A family of pole vaulters at Bend High
Published 12:00 am Friday, May 10, 2019
- Brady, left, and Taylor Petz pictured with their father Matt Petz at Bend High School on May 8.(Ryan Brennecke/Bulletin photo)
Sometimes, Matt Petz will grab the pole and simply show his Bend High pole vaulters a certain movement or technique that he has been trying to teach them.
“He’ll try something that we’ve been working on for years and he’ll do it and say, ‘It’s that easy,’ ” says Matt’s son, Brady Petz. “Which it’s not.”
The Petz name has become synonymous with pole vaulting in Central Oregon. Matt Petz, 41, won three state titles at La Pine High School from 1995 to 1997. His nephew, Justin Petz, won a record four Class 4A state titles for La Pine from 2013 to 2016.
Brady Petz, a Bend High senior, is now gunning for his third consecutive pole vault state championship, this time in Class 6A, to match his father. And his sophomore sister and teammate, Taylor Petz, is aiming for her second straight state title in the pole vault.
“It’s easier to argue with him,” Brady Petz says of his father and coach. “I’m not going to argue with (head Bend track) coach Lisa Nye as much. It’s great. It’s awesome to have my dad out every day with me. He’s easy to listen to, I think, because I kind of know he knows more than I do.”
Brady Petz currently has the second-best pole vault mark in the state (15 feet, 6 inches) behind Simon Seung Park of South Eugene (16-9). He says he is hoping at some point this season to break his father’s personal best of 16-7.
“I’ve never really had an actual goal,” says Brady, who has been pole vaulting since sixth grade. “I’ve always just tried to jump as high as I can every time. So I think, when he told me about it (his father’s personal best), that was when I wanted to try to go for that.”
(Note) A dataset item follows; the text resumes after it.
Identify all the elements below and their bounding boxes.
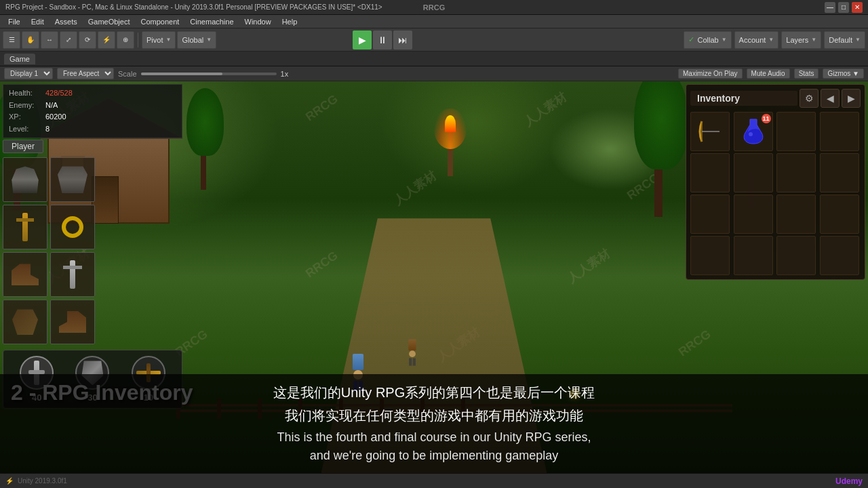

Matt Petz says that 16-7 is “easily within reach” for his son.
“He’s been close to around 17 feet these last couple meets,” Matt says. “So if we just get everything just right it’s going to be a piece of cake for him.”
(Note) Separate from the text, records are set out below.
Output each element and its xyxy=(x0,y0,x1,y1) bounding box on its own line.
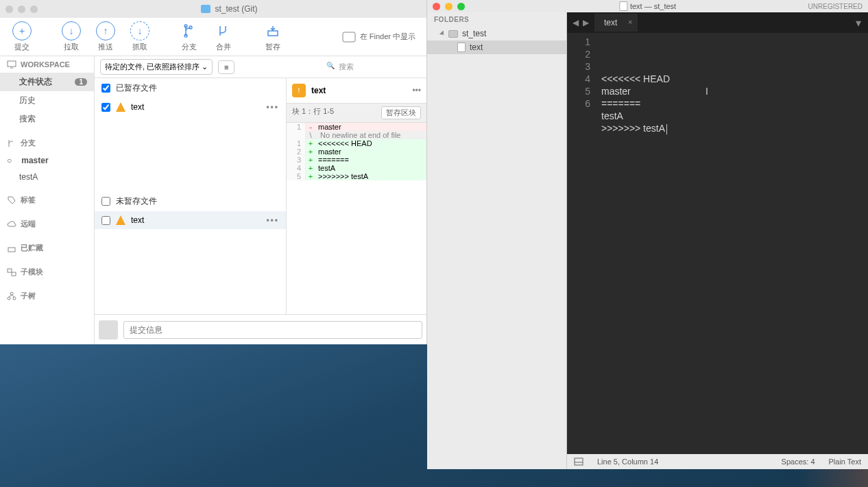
submodule-icon xyxy=(7,268,16,276)
pull-button[interactable]: ↓ 拉取 xyxy=(55,19,88,55)
tab-prev-icon[interactable]: ◀ xyxy=(571,16,580,29)
window-title: text — st_test xyxy=(619,1,676,11)
sidebar-file-status[interactable]: 文件状态 1 xyxy=(0,73,94,91)
diff-options-icon[interactable]: ••• xyxy=(412,86,421,95)
hunk-header: 块 1：行 1-5 暂存区块 xyxy=(287,103,426,123)
minimize-button[interactable] xyxy=(445,3,453,10)
file-status-badge: 1 xyxy=(75,78,87,86)
sidebar: WORKSPACE 文件状态 1 历史 搜索 分支 master testA 标… xyxy=(0,56,95,344)
finder-icon xyxy=(342,32,356,43)
unstaged-header[interactable]: 未暂存文件 xyxy=(95,191,286,211)
diff-header: ! text ••• xyxy=(287,78,426,103)
file-pane: 已暂存文件 text ••• 未暂存文件 xyxy=(95,78,287,314)
maximize-button[interactable] xyxy=(457,3,465,10)
submodule-header[interactable]: 子模块 xyxy=(0,263,94,281)
maximize-button[interactable] xyxy=(30,5,38,13)
file-icon xyxy=(619,1,627,11)
title-text: st_test (Git) xyxy=(215,4,257,14)
file-checkbox[interactable] xyxy=(101,216,110,225)
code-content[interactable]: I <<<<<<< HEADmaster=======testA>>>>>>> … xyxy=(597,33,854,454)
user-avatar xyxy=(99,320,118,340)
branch-testA[interactable]: testA xyxy=(0,169,94,185)
remote-header[interactable]: 远端 xyxy=(0,215,94,233)
diff-line[interactable]: 1-master xyxy=(287,123,426,131)
file-checkbox[interactable] xyxy=(101,103,110,112)
sidebar-history[interactable]: 历史 xyxy=(0,91,94,110)
diff-line[interactable]: 3+======= xyxy=(287,156,426,164)
tag-icon xyxy=(7,195,16,205)
cursor-position[interactable]: Line 5, Column 14 xyxy=(597,458,658,466)
diff-line[interactable]: \ No newline at end of file xyxy=(287,131,426,139)
tab-next-icon[interactable]: ▶ xyxy=(581,16,590,29)
fetch-button[interactable]: ↓ 抓取 xyxy=(123,19,156,55)
text-cursor-icon: I xyxy=(706,85,708,97)
indent-setting[interactable]: Spaces: 4 xyxy=(782,458,815,466)
panel-icon[interactable] xyxy=(574,458,583,466)
toolbar: + 提交 ↓ 拉取 ↑ 推送 ↓ 抓取 分支 合并 暂存 xyxy=(0,18,426,56)
diff-file-icon: ! xyxy=(292,84,306,97)
file-icon xyxy=(457,43,466,52)
stash-button[interactable]: 暂存 xyxy=(256,19,289,55)
unstaged-checkbox[interactable] xyxy=(101,197,110,206)
monitor-icon xyxy=(7,60,16,69)
sidebar-search[interactable]: 搜索 xyxy=(0,110,94,128)
unstaged-file-text[interactable]: text ••• xyxy=(95,211,286,229)
sourcetree-window: st_test (Git) + 提交 ↓ 拉取 ↑ 推送 ↓ 抓取 分支 合并 xyxy=(0,0,427,344)
svg-rect-5 xyxy=(8,269,12,272)
diff-content[interactable]: 1-master\ No newline at end of file1+<<<… xyxy=(287,123,426,180)
code-editor[interactable]: 123456 I <<<<<<< HEADmaster=======testA>… xyxy=(567,33,868,454)
svg-point-9 xyxy=(13,297,16,300)
stage-hunk-button[interactable]: 暂存区块 xyxy=(381,106,421,119)
tab-text[interactable]: text × xyxy=(594,14,638,32)
subtree-icon xyxy=(7,292,16,301)
diff-line[interactable]: 1+<<<<<<< HEAD xyxy=(287,139,426,147)
traffic-lights xyxy=(5,5,38,13)
sublime-titlebar[interactable]: text — st_test UNREGISTERED xyxy=(427,0,868,12)
minimize-button[interactable] xyxy=(18,5,25,13)
workspace-header: WORKSPACE xyxy=(0,56,94,73)
filter-dropdown[interactable]: 待定的文件, 已依照路径排序 ⌄ xyxy=(100,59,213,75)
minimap[interactable] xyxy=(854,33,868,454)
staged-checkbox[interactable] xyxy=(101,84,110,93)
push-icon: ↑ xyxy=(96,21,115,40)
diff-filename: text xyxy=(311,86,326,95)
diff-line[interactable]: 4+testA xyxy=(287,164,426,172)
file-menu-icon[interactable]: ••• xyxy=(266,215,279,225)
branch-master[interactable]: master xyxy=(0,152,94,169)
tags-header[interactable]: 标签 xyxy=(0,191,94,209)
cloud-icon xyxy=(7,220,16,228)
branch-header[interactable]: 分支 xyxy=(0,134,94,152)
merge-button[interactable]: 合并 xyxy=(207,19,240,55)
commit-button[interactable]: + 提交 xyxy=(5,19,38,55)
commit-bar xyxy=(95,314,426,344)
search-input[interactable]: 搜索 xyxy=(322,59,421,75)
syntax-setting[interactable]: Plain Text xyxy=(829,458,862,466)
disclosure-triangle-icon[interactable] xyxy=(439,30,446,36)
main-panel: 待定的文件, 已依照路径排序 ⌄ ≡ 搜索 已暂存文件 text ••• xyxy=(95,56,426,344)
branch-button[interactable]: 分支 xyxy=(173,19,206,55)
push-button[interactable]: ↑ 推送 xyxy=(89,19,122,55)
staged-file-text[interactable]: text ••• xyxy=(95,98,286,116)
tab-menu-icon[interactable]: ▾ xyxy=(849,16,868,29)
branch-icon xyxy=(7,139,16,148)
svg-point-7 xyxy=(10,292,13,295)
view-mode-button[interactable]: ≡ xyxy=(218,60,234,74)
commit-message-input[interactable] xyxy=(123,321,422,339)
folder-st_test[interactable]: st_test xyxy=(427,27,566,40)
traffic-lights xyxy=(433,3,465,10)
subtree-header[interactable]: 子树 xyxy=(0,287,94,305)
sourcetree-titlebar[interactable]: st_test (Git) xyxy=(0,0,426,18)
svg-rect-1 xyxy=(343,32,355,42)
status-bar: Line 5, Column 14 Spaces: 4 Plain Text xyxy=(567,454,868,469)
stashed-header[interactable]: 已贮藏 xyxy=(0,239,94,257)
close-button[interactable] xyxy=(433,3,440,10)
show-in-finder-button[interactable]: 在 Finder 中显示 xyxy=(337,32,421,43)
file-text[interactable]: text xyxy=(427,40,566,54)
diff-line[interactable]: 2+master xyxy=(287,147,426,156)
close-button[interactable] xyxy=(5,5,13,13)
staged-header[interactable]: 已暂存文件 xyxy=(95,78,286,98)
tab-close-icon[interactable]: × xyxy=(628,18,632,26)
file-menu-icon[interactable]: ••• xyxy=(266,102,279,112)
svg-rect-2 xyxy=(8,61,16,67)
diff-line[interactable]: 5+>>>>>>> testA xyxy=(287,172,426,180)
Vaulting higher than Park to win his third straight state title might be more of a challenge for Brady than beating his father’s mark.
“He can be a little inconsistent, which can work to Brady’s advantage,” Matt Petz says of Park. “But they’re neck and neck. It’s going to be close.”
For the last 21⁄2 years, Brady has been dealing with a broken scaphoid in his left wrist suffered in a football game his sophomore year. He has undergone three surgeries — in the most recent surgery doctors removed bone from his left knee to repair the deteriorated bone in his wrist. He has been in and out of a cast on his wrist for the last two years.
Last season he was in a cast until about a week before districts. He managed to qualify for state and then go on to win the state title. A couple days after state, he was back in a cast. He got his most recent cast removed in February.
“We’re kind of just now getting back on track and caught up,” Matt Petz says. “But to see where he’s at physically and the way he’s jumping now, I’m super impressed.”
Because of the surgeries and the lingering injuries, Brady Petz is unsure if he will compete in the pole vault in college. Instead, he says he is looking at commercial diving schools to possibly pursue a career in underwater welding.
“I haven’t been thinking about track as much,” Brady Petz says. “I’m still open to that. It really depends on how this year plays out. With my wrist and my knee, pole vaulting is so hard on everything I just don’t know if I want to keep doing it.”
But Brady continues to perfect his technique with his father. He says he is working to get his body more inverted and locking his shoulders to clear the bar.
Matt Petz says that because the discipline is so technical, pole vaulters are “always learning.”
“You’re constantly improving but there are moments like, ‘Oh, I get it,’ and then you’ll have an increase,” Matt says.
Matt Petz coaches several other solid pole vaulters at Bend High as well, including Wade Jacobus, who is tied for the fourth-highest mark in the state this season (14-6).
Matt’s daughter Taylor says she is hoping to post a mark of 12 feet or higher. She is currently tied with teammate Siera Crawford for the 10th-highest mark in the state this season (11-6).
“It’s really special to me, because it’s just like our family thing, our family event,” Taylor Petz says of the pole vault. “It’s really nice, because my dad pushes me harder than a normal coach would. He’ll tell me if it’s bad and what I need to work on, so that helps a lot. I’m really close with him. He knows how to explain stuff to me and he knows how I learn.
“It also really helps to have good pole vaulters to help push me. We all kind of push each other.”
Members of the Petz pole vaulting family agree that they feel some pressure to live up to the family name.
“Just because of the past,” Matt Petz says. “It’s like we have to keep the standards high, literally.”
Adds Brady: “It definitely does motivate me. It sets high standards for me and I want to try to break my dad’s records.”